We are currently in the process of designing and building a practice bot for our new members to get some hands on experience on some robots. We issued a challenge to some of the CAD members, to each design a practice bot. We will build the one with most votes.
Go check out our Facebook page to vote! Please do.
IIRC, in 2011 or so part of the off season game they had come up with was collecting bunnies, but avoiding fire from a nerf gun. If someone more familiar with Bunny Bots can fact check me, it’d be much appreciated.
My apologies for being so blunt, and as much as I hate to be the pessimist of this thread, I think your team is going about this all wrong.
A drivetrain, or any robot subsystem, on either an off-season project or on a competition robot should not be designed by one person. And if you do decide to go down the route of comparing multiple designs each designed by an individual the best way to decide between them would be to outline what qualities you want/don’t want in your drivetrain and compare each one with a weighted design table.
I recommend that you outline what features and strengths you want your drivetrain to have as a team prior to any design. Then when it comes to the actual design, have design work done by experienced students who know what they’re doing and can teach new members in the process. If your drivetrain is designed by someone who doesn’t have a lot of experience then your safest approach is to stick to proven concepts and simple drivetrains, unlike your current designs. There’s no shame in copying another teams drivetrain, as long as your copying something good. You’re a pretty new team, you’re not in a position where it would pay off to build some crazy drivetrain (from what I saw, the designs you’re trying to decide between are pretty crazy), because the results probably wouldn’t be as favorable as copying another teams simpler and proven drivetrain.
Just my 2 cents. Sorry if I come off as bashing you, just a little constructive criticism.
Best of luck for 2013!
I fully agree with everything you said. Thing is, this is a practice robot. We are building it to become more experienced; and I see no reason why we shouldn’t experiment. We would NEVER use a system like this in a situation like build season. There was a pre-determined list of requirements that we came up with as a team before we individually started designing. These are all robots that we feel we could fabricate easily, quickly, and cost-effectively.
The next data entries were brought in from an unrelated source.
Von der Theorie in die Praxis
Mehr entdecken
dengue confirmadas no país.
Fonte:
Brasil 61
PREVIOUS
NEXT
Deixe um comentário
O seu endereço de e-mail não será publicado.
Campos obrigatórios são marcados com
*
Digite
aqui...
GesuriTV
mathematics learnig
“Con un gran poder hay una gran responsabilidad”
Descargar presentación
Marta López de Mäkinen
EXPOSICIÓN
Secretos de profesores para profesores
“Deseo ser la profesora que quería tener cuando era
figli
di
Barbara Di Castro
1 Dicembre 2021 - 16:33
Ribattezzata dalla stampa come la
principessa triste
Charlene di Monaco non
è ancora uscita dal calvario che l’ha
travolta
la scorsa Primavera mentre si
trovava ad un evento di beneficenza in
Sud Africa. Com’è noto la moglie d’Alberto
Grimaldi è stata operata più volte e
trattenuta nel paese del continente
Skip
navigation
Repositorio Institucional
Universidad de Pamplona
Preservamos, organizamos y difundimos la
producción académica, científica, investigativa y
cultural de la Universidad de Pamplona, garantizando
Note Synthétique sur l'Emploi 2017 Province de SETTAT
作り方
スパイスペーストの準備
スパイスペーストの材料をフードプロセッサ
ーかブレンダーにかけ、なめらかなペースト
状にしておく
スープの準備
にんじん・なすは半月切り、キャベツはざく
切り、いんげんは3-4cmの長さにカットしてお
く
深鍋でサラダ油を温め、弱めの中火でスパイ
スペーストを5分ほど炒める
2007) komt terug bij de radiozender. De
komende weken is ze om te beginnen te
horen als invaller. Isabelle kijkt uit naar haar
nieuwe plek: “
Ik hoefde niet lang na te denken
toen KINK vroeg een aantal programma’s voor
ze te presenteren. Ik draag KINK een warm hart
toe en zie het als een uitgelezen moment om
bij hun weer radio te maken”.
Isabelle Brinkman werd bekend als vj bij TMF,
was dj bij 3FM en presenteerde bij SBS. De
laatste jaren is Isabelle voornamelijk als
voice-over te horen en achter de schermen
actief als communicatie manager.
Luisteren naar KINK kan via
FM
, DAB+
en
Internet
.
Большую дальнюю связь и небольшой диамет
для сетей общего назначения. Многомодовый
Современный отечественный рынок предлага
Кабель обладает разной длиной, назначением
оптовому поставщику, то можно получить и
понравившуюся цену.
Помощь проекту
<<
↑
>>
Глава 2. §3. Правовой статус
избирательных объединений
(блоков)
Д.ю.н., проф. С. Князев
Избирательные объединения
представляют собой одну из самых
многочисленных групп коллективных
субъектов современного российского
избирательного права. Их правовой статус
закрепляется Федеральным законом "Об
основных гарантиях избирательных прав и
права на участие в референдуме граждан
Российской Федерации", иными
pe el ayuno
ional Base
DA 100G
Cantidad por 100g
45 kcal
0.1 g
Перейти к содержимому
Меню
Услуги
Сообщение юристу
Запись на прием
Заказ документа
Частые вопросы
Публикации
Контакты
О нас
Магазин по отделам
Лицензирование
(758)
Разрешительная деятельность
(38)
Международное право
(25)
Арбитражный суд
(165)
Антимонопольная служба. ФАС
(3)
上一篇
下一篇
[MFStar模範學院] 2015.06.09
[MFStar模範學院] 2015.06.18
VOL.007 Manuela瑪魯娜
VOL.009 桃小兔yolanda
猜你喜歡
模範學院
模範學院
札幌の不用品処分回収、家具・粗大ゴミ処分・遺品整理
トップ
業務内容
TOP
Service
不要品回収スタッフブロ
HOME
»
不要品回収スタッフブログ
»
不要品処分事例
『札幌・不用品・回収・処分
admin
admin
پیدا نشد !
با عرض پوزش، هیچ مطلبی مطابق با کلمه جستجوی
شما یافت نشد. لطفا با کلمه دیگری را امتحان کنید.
Best case scenario - we perfect an awesome drivetrain that we can hopefully utilize in the competition season, while teaching our new students about design, fabrication, etc.
Worst case scenario - Robot fails miserably and the new kids (and the old ones) learn what not to do.
Typically when my team does an offseason drivetrain it is for the purpose of prototyping a new drivetrain style with the hopes that we can perfect it and implement in the following season. Clearly the reasoning behind your offseason project is different from what I typically do, I shouldn’t of assumed that your offseaon drivetrain was for the same purpose as ours.
Like you said, however your project turns out you’ll learn from it. And for that reason I would support you even if you were to build the worlds worst drivetrain.
My only question would be why not aim for the best case scenario you listed?